How ‘free college’ would have unintended consequences
Many of the candidates seeking nomination for the presidency are advocating for “free college.” With 44.2 million Americans owing $1.5 trillion in student loans, and college costs continuing to increase, it is easy to see why some politicians think free college is a good election issue.
Further, the rationale for free college is easy to understand. After all, we provide free K-12 education. Americans believe that if young people can read, write and better understand the democratic institutions upon which the country was founded, then they will be more effective in their future roles as employees, consumers, wage earners and active voting citizens.
But a college education is different. It is the individual that mostly benefits from a college by way of increased income.
According to The College Payoff, a report from the Georgetown University Center on Education, college graduates with a bachelor’s degree earn about $2.8 million on average over their lifetimes, 31% more than workers with an associate’s degree and 84% more than workers with a high school diploma. So asking a college student and their parents to pay for at least some of the cost of college seems fair.
College costs should be considered an investment that has a significant return. Why should the taxpayer help
underwrite an education that will deliver more money to an individual over their lifetime? Shouldn’t they invest in themselves?
What about those who argue that low-income students deserve a free college education so that they can more fully participate in the economy? A September 2016 report by the Manhattan Institute shows that many students in the lowest income bracket already receive enough federal and state grant aid to attend college for free in some states, California being chief among them. For a variety of reasons, free tuition does not necessarily generate an increased number of college graduates. Only 19% of Cal State students completed their four-year degree in six years. In other areas where free college tuition is available, such as New York City, graduation rates are also low.
Free tuition will produce several unintended consequences. For instance, free tuition at public universities will inevitably swell enrollment in these state-owned institutions and spell the death of many private ones. According to the Brookings Institute, 30% of the 16 million U.S. college students in fouryear college attend private, nonprofit schools. Free tuition at public institutions would force many of these colleges to close. Twenty private colleges closed since 2016 alone.
These closures — coupled with the precipitous increase in enrollment at state-owned institutions providing “free” college — would make the overcrowding in college classrooms experienced by the impact of the GI bill in the l940s and the baby boom in the 1960s look like child’s play. And state expenditures for more classrooms at public universities will stretch already tight state budgets.

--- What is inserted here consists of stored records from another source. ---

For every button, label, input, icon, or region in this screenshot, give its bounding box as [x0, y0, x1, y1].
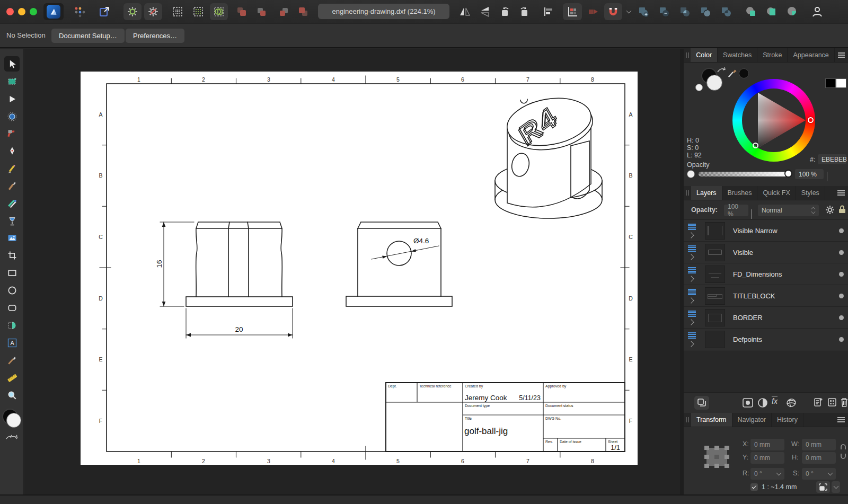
alignment-icon[interactable] [540, 3, 557, 20]
tab-appearance[interactable]: Appearance [788, 48, 834, 62]
guides-grid-toggle-icon[interactable] [563, 3, 582, 20]
designer-persona-icon[interactable] [43, 3, 64, 20]
expand-chevron-icon[interactable] [688, 319, 694, 325]
tab-layers[interactable]: Layers [691, 186, 722, 200]
zoom-tool-icon[interactable] [4, 387, 20, 403]
transform-origin-button[interactable] [816, 481, 830, 493]
layers-list-empty-area[interactable] [684, 351, 848, 392]
export-persona-icon[interactable] [95, 3, 113, 20]
tab-swatches[interactable]: Swatches [718, 48, 757, 62]
pattern-layer-icon[interactable] [827, 397, 837, 410]
account-icon[interactable] [808, 3, 827, 20]
panel-grip-icon[interactable] [684, 186, 691, 200]
layer-thumbnail[interactable] [705, 309, 725, 326]
move-backward-icon[interactable] [275, 3, 292, 20]
pencil-tool-icon[interactable] [4, 161, 20, 176]
boolean-subtract-icon[interactable] [656, 3, 673, 20]
tab-color[interactable]: Color [691, 48, 718, 62]
layer-thumbnail[interactable] [705, 244, 725, 261]
expand-chevron-icon[interactable] [688, 276, 694, 281]
opacity-slider[interactable] [699, 172, 789, 176]
layer-thumbnail[interactable] [705, 331, 725, 348]
scale-checkbox[interactable] [750, 483, 758, 491]
panel-divider[interactable] [680, 49, 684, 494]
move-to-front-icon[interactable] [233, 3, 250, 20]
layer-row[interactable]: BORDER [684, 307, 848, 329]
grid-icon[interactable] [189, 3, 207, 20]
tab-navigator[interactable]: Navigator [732, 413, 772, 427]
move-to-back-icon[interactable] [295, 3, 312, 20]
color-picker-tool-icon[interactable] [4, 352, 20, 368]
snapping-magnet-icon[interactable] [604, 3, 622, 20]
tab-brushes[interactable]: Brushes [722, 186, 758, 200]
shape-builder-tool-icon[interactable] [4, 317, 20, 333]
w-input[interactable]: 0 mm [802, 439, 836, 450]
layer-row[interactable]: Visible [684, 242, 848, 263]
transform-options-chevron-icon[interactable] [832, 481, 840, 493]
fill-stroke-swatch[interactable] [2, 409, 22, 429]
tab-quickfx[interactable]: Quick FX [757, 186, 796, 200]
rotate-cw-icon[interactable] [516, 3, 533, 20]
r-input[interactable]: 0 ° [750, 468, 784, 480]
layer-row[interactable]: Defpoints [684, 329, 848, 350]
layer-visibility-dot[interactable] [839, 272, 844, 277]
drawing-page[interactable]: 12 34 56 78 12 34 56 78 AB CD EF AB CD E… [81, 72, 638, 465]
artboard-tool-icon[interactable] [4, 74, 20, 89]
fill-tool-icon[interactable] [4, 213, 20, 228]
node-tool-icon[interactable] [4, 91, 20, 107]
boolean-intersect-icon[interactable] [676, 3, 693, 20]
adjustment-layer-icon[interactable] [757, 397, 768, 411]
boolean-divide-icon[interactable] [697, 3, 714, 20]
layers-opacity-chevron-icon[interactable] [751, 209, 752, 219]
duplicate-layer-icon[interactable] [694, 396, 709, 410]
pen-tool-icon[interactable] [4, 143, 20, 158]
y-input[interactable]: 0 mm [750, 452, 784, 464]
opacity-dropdown-chevron-icon[interactable] [827, 172, 827, 181]
opacity-slider-knob[interactable] [784, 170, 792, 178]
hue-selector-dot[interactable] [808, 117, 814, 123]
layer-row[interactable]: FD_Dimensions [684, 264, 848, 285]
mask-layer-icon[interactable] [742, 397, 754, 411]
expand-chevron-icon[interactable] [688, 254, 694, 260]
canvas-area[interactable]: 12 34 56 78 12 34 56 78 AB CD EF AB CD E… [24, 49, 680, 494]
pixel-persona-icon[interactable] [71, 3, 88, 20]
fill-color-well[interactable] [706, 75, 722, 91]
ellipse-tool-icon[interactable] [4, 282, 20, 298]
insert-target-icon[interactable] [585, 3, 602, 20]
geometry-divide-icon[interactable] [783, 3, 800, 20]
white-swatch[interactable] [836, 78, 846, 88]
snap-shapes-icon[interactable] [210, 3, 228, 20]
swap-colors-icon[interactable] [717, 66, 726, 76]
rounded-rectangle-tool-icon[interactable] [4, 300, 20, 315]
layer-visibility-dot[interactable] [839, 228, 844, 233]
gear-icon[interactable] [123, 3, 142, 20]
transparency-tool-icon[interactable] [4, 230, 20, 245]
vector-brush-tool-icon[interactable] [4, 196, 20, 211]
point-transform-tool-icon[interactable] [4, 109, 20, 124]
close-window-button[interactable] [6, 8, 14, 15]
snapping-options-chevron-icon[interactable] [624, 3, 633, 20]
tab-styles[interactable]: Styles [796, 186, 825, 200]
margins-icon[interactable] [169, 3, 187, 20]
link-dimensions-icon[interactable] [840, 444, 846, 461]
boolean-combine-icon[interactable] [718, 3, 735, 20]
expand-chevron-icon[interactable] [688, 232, 694, 238]
layers-panel-menu-icon[interactable] [834, 186, 848, 200]
tab-transform[interactable]: Transform [691, 413, 732, 427]
eyedropper-icon[interactable] [727, 67, 739, 81]
no-color-swatch[interactable] [695, 84, 703, 91]
add-layer-icon[interactable] [813, 397, 824, 410]
corner-tool-icon[interactable] [4, 126, 20, 141]
layer-visibility-dot[interactable] [839, 250, 844, 255]
tab-history[interactable]: History [772, 413, 803, 427]
preferences-button[interactable]: Preferences… [126, 29, 184, 43]
layer-row[interactable]: Visible Narrow [684, 220, 848, 242]
minimize-window-button[interactable] [18, 8, 25, 15]
measure-tool-icon[interactable] [4, 370, 20, 385]
crop-tool-icon[interactable] [4, 247, 20, 263]
delete-layer-icon[interactable] [840, 397, 848, 410]
rectangle-tool-icon[interactable] [4, 265, 20, 280]
h-input[interactable]: 0 mm [802, 452, 836, 464]
layer-thumbnail[interactable] [705, 222, 725, 240]
move-tool-icon[interactable] [4, 56, 20, 72]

The irony of the free college movement is that it is rationalized by its advocates as a way of addressing the inequalities in America. It would give low-income individuals a better opportunity to be successful, and by so doing narrow the income distribution gap.
However, when college becomes free, overcrowded classrooms, caused by the demise of private nonprofit colleges, will exacerbate the already significant poor graduation rate for low-income students. Students from families with higher income would then flock to the few remaining private colleges, or apply to public ones and rely on parents or other subsidies to carry them through the 6 to 10 years it will take to complete a college degree.
The result will be, according to Sandy Blum, a higher education economist, that students from families earning $120,000 or more will be the most likely to benefit from free college.
Finally, if current college debt of $1.5 trillion is forgiven, as some potential candidates propose, those who have graduated, and are already realizing higher incomes, will reap the benefits of debt forgiveness. They will receive a windfall at the expense of all taxpayers, many of whom never graduated from college.
There really is no such thing as a free lunch, and this applies to a college education as well.
Michael A. MacDowell is president emeritus of Misericordia University, Dallas, Luzerne County. He also a trustee of the Calvin K. Kazanjian Foundation.